When I was in my teenage years, I wanted to enjoy the fun from the world and my heart towards God faded. My mind was filled with TV shows, celebrities, pop songs … etc. Many years after, I returned to Church again after I came to Canada, and I was encouraged to communicate with God personally. I never felt that I would have the privilege to draw close to God, as in school we were always told that we got influenced by the world and we were no good and God disliked us. However, when I learned more about the biblical truth, I knew my value in God’s heart, and I found that I could feel what He wanted to say to me whenever I faced Him alone. Now I treasure my fellowship with Him more than any worldly thing that I used to treasure.
A couple years ago, there was a message about how our efforts on Earth will affect our eternity, that we are created to love God and to fulfill His purpose. Before this, I would only ask God to bless and guide my life, and I’d demand why if things didn’t go my way. Since then, I have learned to ask God how I can contribute to His plan and purpose. It was no longer what God will do for me, but what I can do for Him.
A turning point in my life was when I experienced his personal love to me.
When I experienced God in worship and He answered my prayers. I felt His mercy and forgiveness. Most importantly, that He loves me. When I went on mission trips. When I follow His will, I experience Him answering my prayers. When I first believed, I made a decision I would not be someone who would preach the gospel. But as I experienced His love more and realized how He was changing me, I had a burden to share His love to people around me. I had wanted to share my testimony with friends at my birthday party. Leading up to the day, I prayed to God often to give me strength because I was so nervous. Because I wanted to do something for Him, it led me to talk to Him more and experience more Him giving me peace and encouragement. I understood when I do His will, I can experience Him even more deeply.

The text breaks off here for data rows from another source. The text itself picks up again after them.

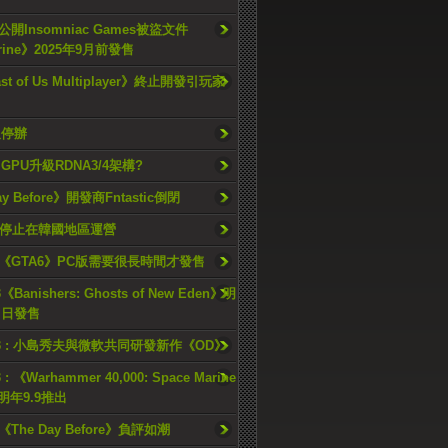
開Insomniac Games被盜文件
rine》2025年9月前發售
ast of Us Multiplayer》終止開發引玩家
久停辦
o GPU升級RDNA3/4架構?
ay Before》開發商Fntastic倒閉
h將停止在韓國地區運營
《GTA6》PC版需要很長時間才發售
《Banishers: Ghosts of New Eden》明
4 日發售
23 : 小島秀夫與微軟共同研發新作《OD》
 : 《Warhammer 40,000: Space Marine
檔明年9.9推出
《The Day Before》負評如潮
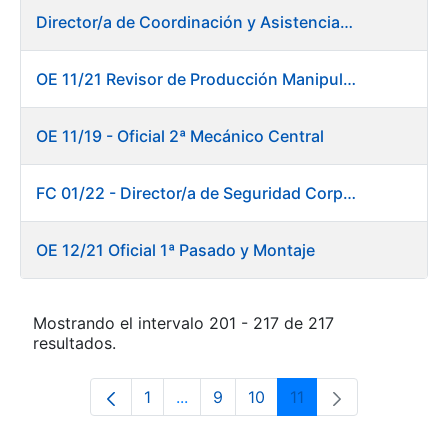
Director/a de Coordinación y Asistencia Técnica a la Presidencia -Dirección General
OE 11/21 Revisor de Producción Manipulado Timbre
OE 11/19 - Oficial 2ª Mecánico Central
FC 01/22 - Director/a de Seguridad Corporativa
OE 12/21 Oficial 1ª Pasado y Montaje
Mostrando el intervalo 201 - 217 de 217
resultados.
1
...
9
10
11
Página
Páginas intermedias Use TAB para 
Página
Página
Página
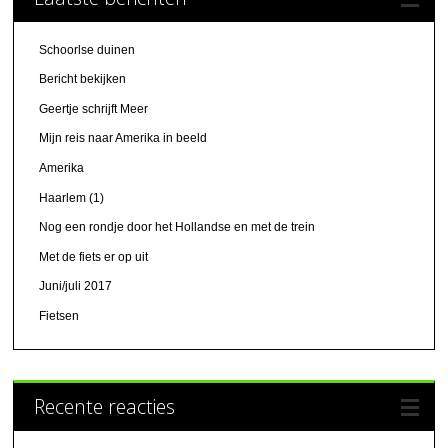
Schoorlse duinen
Bericht bekijken
Geertje schrijft Meer
Mijn reis naar Amerika in beeld
Amerika
Haarlem (1)
Nog een rondje door het Hollandse en met de trein
Met de fiets er op uit
Juni/juli 2017
Fietsen
Recente reacties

In early 2011, I had already been searching for jobs for over half a year and was considering if I should involve in real estate investment. One time, after I saw the mentor, the Lord used many bible verses to tell me not to go that way. I had never been reminded so intensively in my life in one single decision. Then I called the mentor and said I would not go for this path. Also, I gave the Lord a deadline (my birthday is on February 23) to provide me a job. The Lord has His perfect timing. On Valentine’s Day, I got the notice to have an interview and my first day of work was on February 22!

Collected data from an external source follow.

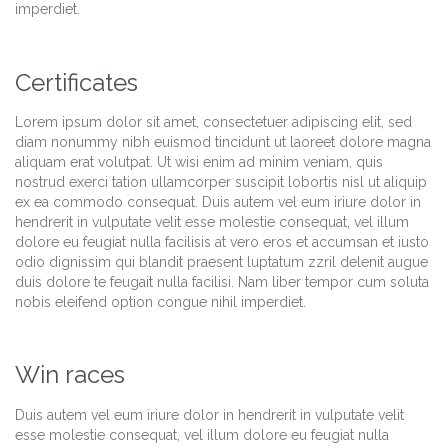
imperdiet.
Certificates
Lorem ipsum dolor sit amet, consectetuer adipiscing elit, sed
diam nonummy nibh euismod tincidunt ut laoreet dolore magna
aliquam erat volutpat. Ut wisi enim ad minim veniam, quis
nostrud exerci tation ullamcorper suscipit lobortis nisl ut aliquip
ex ea commodo consequat. Duis autem vel eum iriure dolor in
hendrerit in vulputate velit esse molestie consequat, vel illum
dolore eu feugiat nulla facilisis at vero eros et accumsan et iusto
odio dignissim qui blandit praesent luptatum zzril delenit augue
duis dolore te feugait nulla facilisi. Nam liber tempor cum soluta
nobis eleifend option congue nihil imperdiet.
Win races
Duis autem vel eum iriure dolor in hendrerit in vulputate velit
esse molestie consequat, vel illum dolore eu feugiat nulla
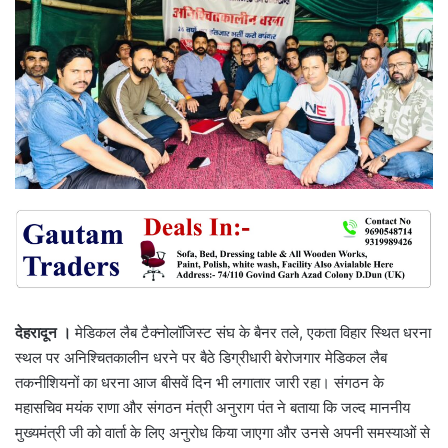
देहरादून ।
मेडिकल लैब टैक्नोलॉजिस्ट संघ के बैनर तले, एकता विहार स्थित धरना
स्थल पर अनिश्चितकालीन धरने पर बैठे डिग्रीधारी बेरोजगार मेडिकल लैब
तकनीशियनों का धरना आज बीसवें दिन भी लगातार जारी रहा। संगठन के
महासचिव मयंक राणा और संगठन मंत्री अनुराग पंत ने बताया कि जल्द माननीय
मुख्यमंत्री जी को वार्ता के लिए अनुरोध किया जाएगा और उनसे अपनी समस्याओं से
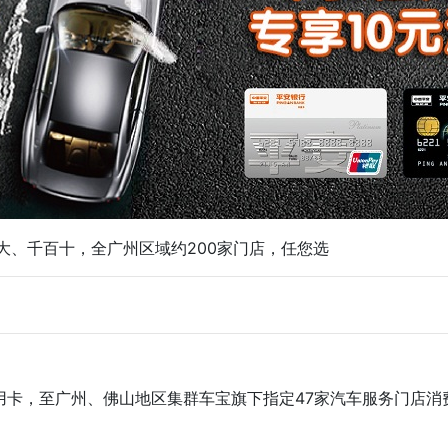
盛大、千百十，全广州区域约200家门店，任您选
信用卡，至广州、佛山地区集群车宝旗下指定47家汽车服务门店消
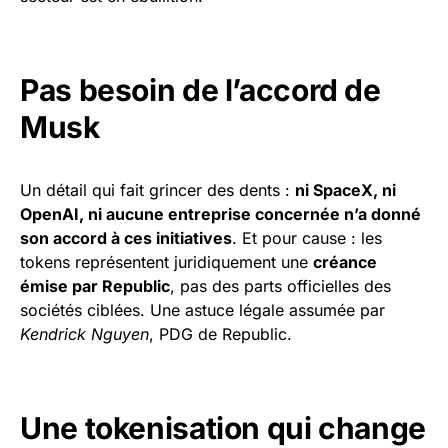
Pas besoin de l’accord de
Musk
Un détail qui fait grincer des dents :
ni SpaceX, ni
OpenAI, ni aucune entreprise concernée n’a donné
son accord à ces initiatives
. Et pour cause : les
tokens représentent juridiquement une
créance
émise par Republic
, pas des parts officielles des
sociétés ciblées. Une astuce légale assumée par
Kendrick Nguyen
, PDG de Republic.
Une tokenisation qui change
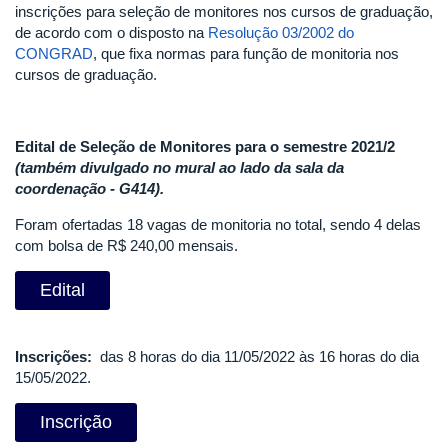
Minas
inscrições para seleção de monitores nos cursos de graduação,
de acordo com o disposto na
Resolução 03/2002 do
CONGRAD
, que fixa normas para função de monitoria nos
cursos de graduação.
Edital de Seleção de Monitores para o semestre 2021/2
(também divulgado no mural ao lado da sala da
coordenação - G414).
Foram ofertadas 18 vagas de monitoria no total, sendo 4 delas
com bolsa de R$ 240,00 mensais.
Edital
Inscrições:
das 8 horas do dia 11/05/2022 às 16 horas do dia
15/05/2022.
Inscrição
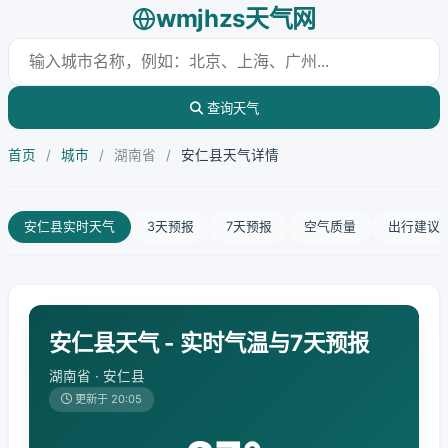
wmjhzs天气网
查询天气
首页
/
城市
/
湖南省
/
安仁县天气详情
安仁县实时天气
3天预报
7天预报
空气质量
出行建议
安仁县天气 - 实时气温与7天预报
湖南省 · 安仁县
更新于 20:05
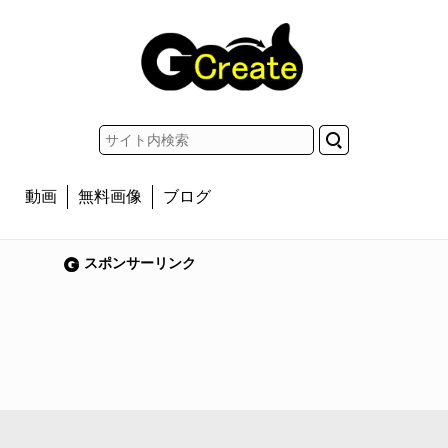
動画
無料画像
ブログ
スポンサーリンク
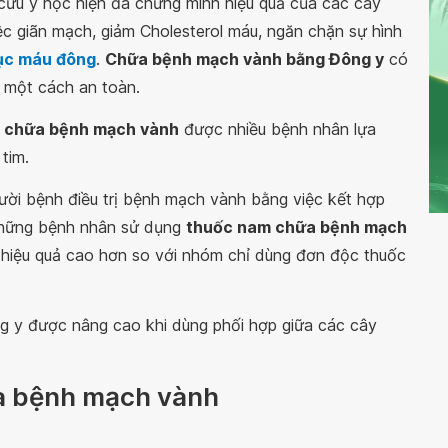
 cứu y học hiện đã chứng minh hiệu quả của các cây
ệc giãn mạch, giảm Cholesterol máu, ngăn chặn sự hình
ục máu đông
.
Chữa bệnh mạch vành bằng Đông y
có
 một cách an toàn.
 chữa bệnh mạch vành
được nhiều bệnh nhân lựa
tim.
ười bệnh điều trị bệnh mạch vành bằng việc kết hợp
Những bệnh nhân sử dụng
thuốc nam chữa bệnh mạch
 hiệu quả cao hơn so với nhóm chỉ dùng đơn độc thuốc
g y được nâng cao khi dùng phối hợp giữa các cây
ữa bệnh mạch vành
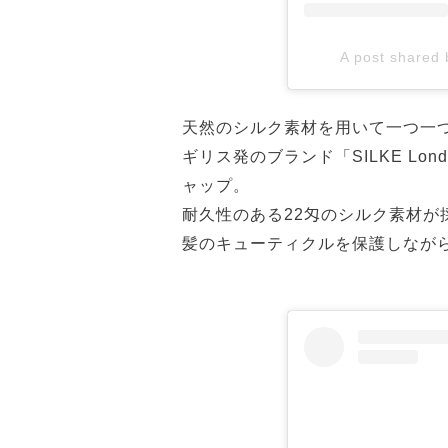
A post shared
天然のシルク素材を用いて一つ一
ギリス発のブランド「SILKE Lo
ャップ。
耐久性のある22匁のシルク素材
髪のキューティクルを保護しなが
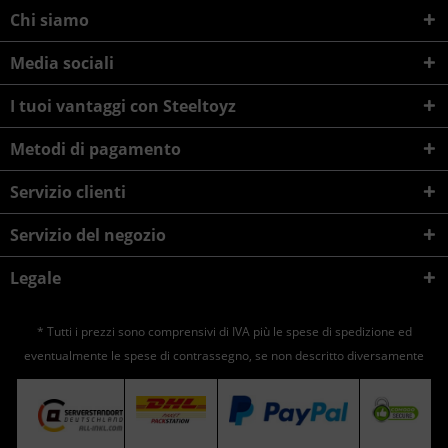
Chi siamo
Media sociali
I tuoi vantaggi con Steeltoyz
Metodi di pagamento
Servizio clienti
Servizio del negozio
Legale
* Tutti i prezzi sono comprensivi di IVA più le spese di
spedizione
ed
eventualmente le spese di contrassegno, se non descritto diversamente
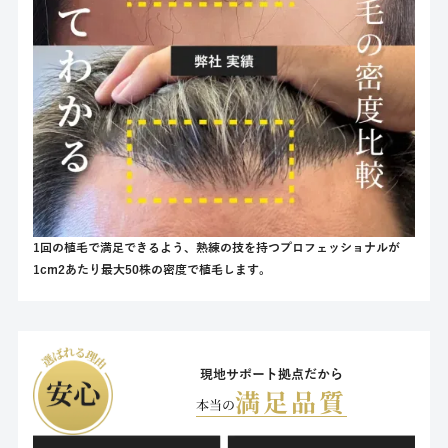
1回の植毛で満足できるよう、熟練の技を持つプロフェッショナルが
1cm2あたり最大50株の密度で植毛します。
現地サポート拠点だから
満足品質
本当の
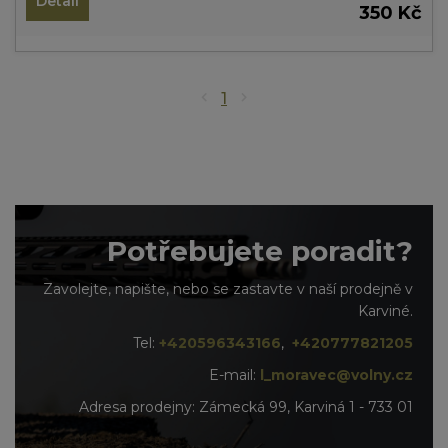
Detail
350 Kč
1
Potřebujete poradit?
Zavolejte, napište, nebo se zastavte v naší prodejně v
Karviné.
Tel:
+420596343166
,
+420777821205
E-mail:
l_moravec@volny.cz
Adresa prodejny: Zámecká 99, Karviná 1 - 733 01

My turning point was when I made a decision to take my personal relationship with God more seriously. I decided that I wanted to dedicate time to God every day, talking to Him, singing to Him and reading the Bible. The result was I began to truly understand what God’s personal love meant. I started knowing God not only on a factual level, but on a personal level.
My turning point was on the day I was baptized. When I proclaimed at the lake shore that I will follow God, I decided to make a change in my direction and to follow God.
I experienced a turning point in one of my summer holidays. In Grade 9, my spirit was not good in that year. I just joined one meeting per week. When the summer holiday started, I remembered that one brother called me one day. He invited me to join the prayer meeting. I said yes, because I felt I had nothing to do at home. After I joined that meeting, I felt so good. Then I tried to join more meetings in that summer. After the summer holiday, I changed. I loved to join meetings and loved to stay with brothers and sisters. I involved more in this family. Because of this experience, it helped me to build-up a good foundation in Him.